6. Use `sort_index(inplace=True)` to sort the multiindex.
6. Using `groupby('state').mean()` obtain the mean values for each state.
7. Do the same, to obtain the mean values for each year.
8. Finally, using `idx=pd.IndexSlice` and `loc[idx[start:end:step],idx[start:end:step]]` obtain the initial `states` dataframe, from the `yearly_states` dataframe and compare.


## Exercise 2:
Compute the yearly average and check if it matches what is given in the last column of the csv file.

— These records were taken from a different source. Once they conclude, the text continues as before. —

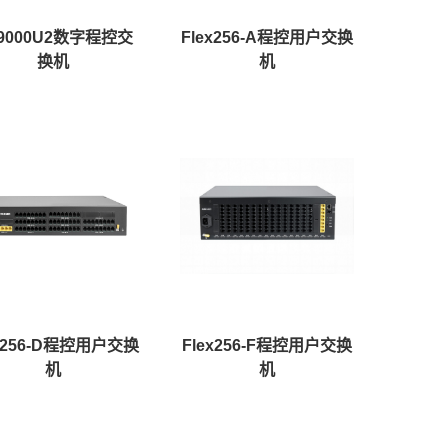
9000U2数字程控交
Flex256-A程控用户交换
换机
机
ex256-D程控用户交换
Flex256-F程控用户交换
机
机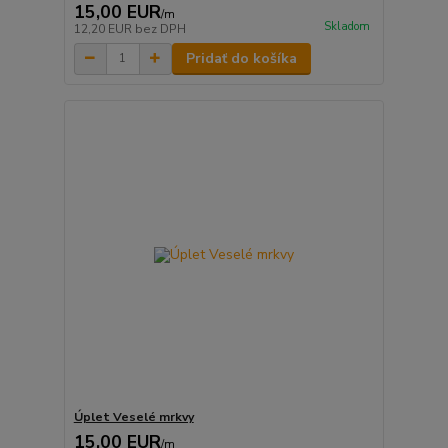
15,00 EUR
/
m
Skladom
12,20 EUR
bez DPH
Pridať do košíka
Úplet Veselé mrkvy
15,00 EUR
/
m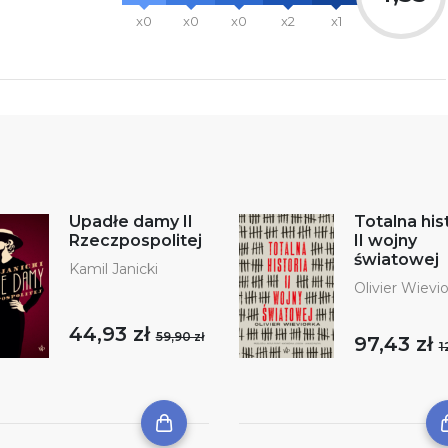
x0
x0
x0
x2
x1
Upadłe damy II
Totalna his
Rzeczpospolitej
II wojny
światowej
Kamil Janicki
Olivier Wievi
44,93 zł
59,90 zł
97,43 zł
1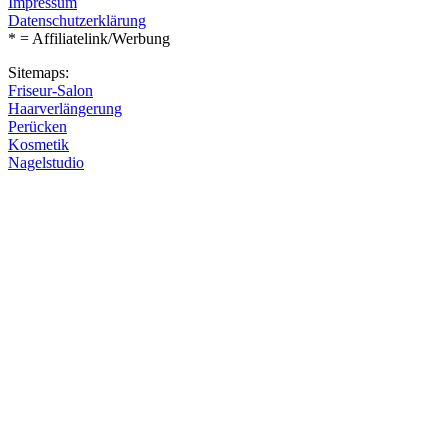
Impressum
Datenschutzerklärung
* = Affiliatelink/Werbung
Sitemaps:
Friseur-Salon
Haarverlängerung
Perücken
Kosmetik
Nagelstudio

You can drop the `N` column with pd.drop(columns=...)

## Exercise 3: 
Averaging over all the years, which is the hottest month in Turrialba, CR? *Hints:* np.mean, np.max, `loc` and slicing.

## Exercise 4:
Using the built-in plotting routine of Pandas, can you notice any effect of climate change over the years? *Hint:* plot is a built-in method of a Pandas `DataFrame`. You can plot any column or any row using the masking and slicing seen above.